For the first time in the project, I actually do have a complaint. The soundtrack felt a little off for me. In the films' first sequences the music fits quite well, and doesn't seem out of place at all. Although, as the film goes on, I feel that the light-hearted music strips away some of the more dramatic moments. When one of the main characters gets killed, you don't need to play "Hee-Haw-esque" banjo music as their friend's are trying to escape. It was only in these scenes, that the music really took away from the film. It's small details like this, that will completely derail a film for me. Luckily, there are so many amazing things, that the music problem does seem a little insignificant.

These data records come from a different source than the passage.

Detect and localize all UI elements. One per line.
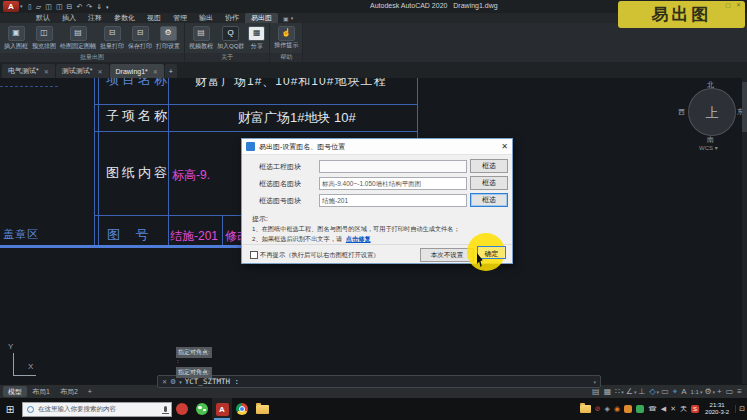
polar-tracking-icon[interactable]: ∠	[626, 387, 633, 396]
dialog-close-icon[interactable]: ✕	[501, 142, 508, 151]
group-label-batch-plot[interactable]: 批量出图	[0, 53, 184, 62]
clean-screen-icon[interactable]: ▭	[726, 387, 734, 396]
logo-dropdown-icon[interactable]: ▾	[20, 3, 23, 9]
project-block-input[interactable]	[319, 160, 467, 173]
tray-shield-icon[interactable]: ◈	[605, 405, 610, 413]
ribbon-panel-dropdown-icon[interactable]: ▾	[291, 15, 294, 21]
doc-tab-close-icon[interactable]: ✕	[153, 68, 158, 75]
tab-parametric[interactable]: 参数化	[108, 13, 141, 23]
close-icon[interactable]: ✕	[736, 1, 741, 8]
grid-display-icon[interactable]: ▦	[604, 387, 612, 396]
layout-tab-layout2[interactable]: 布局2	[55, 386, 83, 397]
ortho-mode-icon[interactable]: ⊥	[638, 387, 645, 396]
number-block-input[interactable]: 结施-201	[319, 194, 467, 207]
maximize-icon[interactable]: ▢	[725, 1, 731, 8]
layout-tab-layout1[interactable]: 布局1	[27, 386, 55, 397]
snap-tracking-icon[interactable]: ⌖	[673, 387, 678, 397]
repair-link[interactable]: 点击修复	[346, 235, 371, 242]
name-block-input[interactable]: 标高-9.400~-1.050墙柱结构平面图	[319, 177, 467, 190]
open-icon[interactable]: ▱	[36, 3, 41, 11]
doc-tab-drawing1[interactable]: Drawing1* ✕	[110, 64, 164, 78]
action-center-icon[interactable]: ⊡	[735, 405, 745, 413]
tray-blocked-icon[interactable]: ⊘	[595, 405, 601, 413]
insert-frame-button[interactable]: ▣ 插入图框	[2, 24, 30, 51]
tab-yichutu[interactable]: 易出图	[245, 13, 278, 23]
batch-print-button[interactable]: ⊟ 批量打印	[98, 24, 126, 51]
redo-icon[interactable]: ↷	[86, 3, 92, 11]
video-tutorial-button[interactable]: ▤ 视频教程	[187, 24, 215, 51]
new-doc-tab-button[interactable]: +	[165, 64, 177, 78]
tab-view[interactable]: 视图	[141, 13, 167, 23]
operation-tips-button[interactable]: ☝ 操作提示	[272, 24, 300, 48]
save-print-button[interactable]: ⊟ 保存打印	[126, 24, 154, 51]
tray-green-app-icon[interactable]	[636, 405, 644, 413]
doc-tab-close-icon[interactable]: ✕	[98, 68, 103, 75]
tab-output[interactable]: 输出	[193, 13, 219, 23]
viewcube-top-face[interactable]: 上	[689, 104, 735, 122]
command-customize-dropdown-icon[interactable]: ▾	[179, 379, 182, 385]
preview-layout-button[interactable]: ◫ 预览排图	[30, 24, 58, 51]
taskbar-app-explorer[interactable]	[252, 398, 272, 420]
undo-icon[interactable]: ↶	[76, 3, 82, 11]
doc-tab-close-icon[interactable]: ✕	[44, 68, 49, 75]
viewcube[interactable]: 上	[688, 88, 736, 136]
download-icon[interactable]: ⇓	[96, 3, 102, 11]
tab-insert[interactable]: 插入	[56, 13, 82, 23]
command-line-bar[interactable]: ✕ ⚙ ▾ YCT_SZTMTH : ▾	[157, 375, 601, 388]
pick-project-block-button[interactable]: 框选	[470, 159, 508, 173]
join-qq-group-button[interactable]: Q 加入QQ群	[215, 24, 246, 51]
ok-button[interactable]: 确定	[477, 246, 506, 259]
lineweight-icon[interactable]: ▭	[661, 387, 669, 396]
group-label-help[interactable]: 帮助	[270, 53, 302, 62]
save-icon[interactable]: ◫	[45, 3, 52, 11]
taskbar-app-wechat[interactable]	[192, 398, 212, 420]
layout-tab-model[interactable]: 模型	[3, 386, 27, 397]
command-close-icon[interactable]: ✕	[162, 378, 167, 385]
tab-collaborate[interactable]: 协作	[219, 13, 245, 23]
command-customize-icon[interactable]: ⚙	[170, 378, 176, 386]
print-settings-button[interactable]: ⚙ 打印设置	[154, 24, 182, 51]
status-menu-icon[interactable]: ≡	[737, 387, 742, 396]
plot-icon[interactable]: ⊟	[67, 3, 73, 11]
tray-network-off-icon[interactable]: ✕	[670, 405, 676, 413]
command-prompt-text[interactable]: YCT_SZTMTH :	[185, 377, 239, 386]
ribbon-panel-icon[interactable]: ▣	[283, 15, 289, 22]
annotation-visibility-icon[interactable]: A	[681, 387, 686, 396]
share-qr-button[interactable]: ▦ 分享	[246, 24, 267, 51]
model-paper-toggle-icon[interactable]: ▤	[592, 387, 600, 396]
pick-number-block-button[interactable]: 框选	[470, 193, 508, 207]
taskbar-app-chrome[interactable]	[232, 398, 252, 420]
microphone-icon[interactable]	[164, 406, 167, 412]
tray-speaker-icon[interactable]: ◀	[661, 405, 666, 413]
tab-default[interactable]: 默认	[30, 13, 56, 23]
autocad-logo[interactable]: A	[3, 1, 19, 12]
taskbar-app-redcircle[interactable]	[172, 398, 192, 420]
pick-name-block-button[interactable]: 框选	[470, 176, 508, 190]
customization-gear-icon[interactable]: ⚙	[704, 387, 711, 396]
fixed-sheet-button[interactable]: ▤ 绘图固定图幅	[58, 24, 98, 51]
tray-orange-app-icon[interactable]	[624, 405, 632, 413]
annotation-scale-value[interactable]: 1:1	[691, 389, 699, 395]
object-snap-icon[interactable]: ◇	[649, 387, 655, 396]
taskbar-clock[interactable]: 21:31 2020-3-2	[705, 402, 729, 416]
tray-sogou-icon[interactable]: S	[691, 405, 699, 413]
command-scroll-icon[interactable]: ▾	[593, 379, 596, 385]
doc-tab-ceshiceshi[interactable]: 测试测试* ✕	[56, 64, 109, 78]
tab-annotate[interactable]: 注释	[82, 13, 108, 23]
dialog-title-bar[interactable]: 易出图-设置图名、图号位置 ✕	[242, 139, 512, 155]
saveas-icon[interactable]: ◫	[56, 3, 63, 11]
viewcube-wcs-menu[interactable]: WCS ▾	[699, 144, 718, 151]
tray-magnifier-icon[interactable]: ◉	[614, 405, 620, 413]
new-layout-button[interactable]: +	[83, 386, 97, 397]
snap-mode-icon[interactable]: ∷	[615, 387, 620, 396]
vertical-scrollbar[interactable]	[742, 78, 747, 384]
start-button[interactable]: ⊞	[0, 398, 20, 420]
group-label-about[interactable]: 关于	[185, 53, 269, 62]
status-add-icon[interactable]: +	[717, 387, 722, 396]
qat-dropdown-icon[interactable]: ▾	[106, 4, 109, 10]
skip-this-time-button[interactable]: 本次不设置	[420, 248, 474, 262]
dont-remind-checkbox[interactable]	[250, 251, 258, 259]
taskbar-search-box[interactable]: 在这里输入你要搜索的内容	[22, 402, 172, 417]
doc-tab-dianqiceshi[interactable]: 电气测试* ✕	[2, 64, 55, 78]
taskbar-app-autocad[interactable]: A	[212, 398, 232, 420]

The cast of actors in Bonnie and Clyde is a collective treat for the viewer. Faye Dunaway gives the best performance as free spirit Bonnie Parker, who adapts to a life of crime quite easily. Her comedic timing and abilities made you easily fall in love with her, even though she was essentially a villain. Warren Beatty gives arguably the best performance of his career as the selectively confident Clyde Barrow. I loved how Beatty played the vulnerabilities of Clyde's relationship with women and the law. When it came to rebelling against the law he was a ruthless, fearless, and comfortable. Although he was extremely clumsley and an all together mess around women. You think of Warren Beatty as a ladies man, so seeing him like this was ultimately rather humorous. Great supporting characters are also present from Michael J. Pollard, Gene Hackman, and Estelle Parsons. The genuine performances from these fine actors give these "outlaws" a very human demeanor.
Other than the occasional poorly placed music track, I really liked Bonnie and Clyde. This is one of those movies that you could watch over and over again, and it would be just as good every time. It's beautiful cinematography paints a very gritty feel of old Texas. The cast ensembled for the film all turn in great performances as well. The whole time while watching this film, I was wishing that a film like Natural Born Killers would have relied less on the violence, and more on the story. Bonnie and Clyde is proof positive that you can make a great film about outlaws without the immense amounts of film studio blood.